Zebrafish zfhx4 crispants showed both craniofacial and behavioral changes (A) Gene structure of the zebrafish zfhx4 and ZFHX4. Top: the coding exons of ZFHX4 are shown as light gray boxes and the CDS (coding sequence) as light blue boxes, and untranslated regions are in red (5′ UTR) and green (3′ UTR). Bottom: the coding exons of zfhx4 are shown as light gray boxes and the CDS as light blue boxes, and untranslated regions are in red (5′ UTR) and green (3′ UTR). (B) Representative craniofacial images for zfhx4 and scrambled zebrafish crispants are shown.
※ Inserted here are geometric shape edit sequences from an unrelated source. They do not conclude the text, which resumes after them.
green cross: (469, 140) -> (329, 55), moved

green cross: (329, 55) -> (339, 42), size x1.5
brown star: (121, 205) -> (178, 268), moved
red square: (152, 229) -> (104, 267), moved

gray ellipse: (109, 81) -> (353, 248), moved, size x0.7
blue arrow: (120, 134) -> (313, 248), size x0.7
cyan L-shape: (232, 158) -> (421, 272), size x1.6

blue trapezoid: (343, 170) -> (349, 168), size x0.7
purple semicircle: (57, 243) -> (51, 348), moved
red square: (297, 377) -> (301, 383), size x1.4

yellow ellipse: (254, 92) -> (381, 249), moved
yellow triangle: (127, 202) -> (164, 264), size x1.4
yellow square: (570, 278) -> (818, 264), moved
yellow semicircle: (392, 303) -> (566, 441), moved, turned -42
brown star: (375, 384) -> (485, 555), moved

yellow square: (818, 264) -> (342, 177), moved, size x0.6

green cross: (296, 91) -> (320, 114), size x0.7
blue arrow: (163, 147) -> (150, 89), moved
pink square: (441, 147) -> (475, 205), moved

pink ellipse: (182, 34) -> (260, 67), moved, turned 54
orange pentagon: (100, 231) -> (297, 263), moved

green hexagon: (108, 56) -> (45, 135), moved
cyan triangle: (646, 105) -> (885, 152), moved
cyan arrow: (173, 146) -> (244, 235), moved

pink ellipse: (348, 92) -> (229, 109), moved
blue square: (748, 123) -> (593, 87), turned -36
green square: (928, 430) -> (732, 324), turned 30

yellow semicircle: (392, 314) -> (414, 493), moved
Left: microscopic ventral view scrambled (top) and zfhx4 crispants (bottom) of Alcian blue-stained craniofacial structures at 5 dpf reveal smaller ethmoid plates and shorter Meckel’s cartilage in the F0 zfhx4 crispant larvae. Right: adapted image from the representation of the cartilage structures of the zebrafish neurocranium (dark blue) at 5 dpf by lines. The red lines and circle show the measurements taken and normalized with the length of the head (purple line). (C) Left: the surface area of the ethmoid plate was measured and normalized to the head length of the larvae. Right: the length of the individual Meckel’s cartilage structures was measured and normalized to the head length of the larvae. The ethmoid plate and the Meckel’s cartilage showed significant differences between crispant larvae compared to scrambled larvae (^∗∗∗p ≤ 0.001 and ^∗∗∗∗p ≤ 0.0001). (D) zfhx4 crispants show a consistently lower movement frequency compared to scrambled control larvae during the complete behavior experiment, but the trends during light and dark cycles remain similar. Dark periods are indicated with gray boxes. Data are represented as mean ± SEM (n = 60/genotype).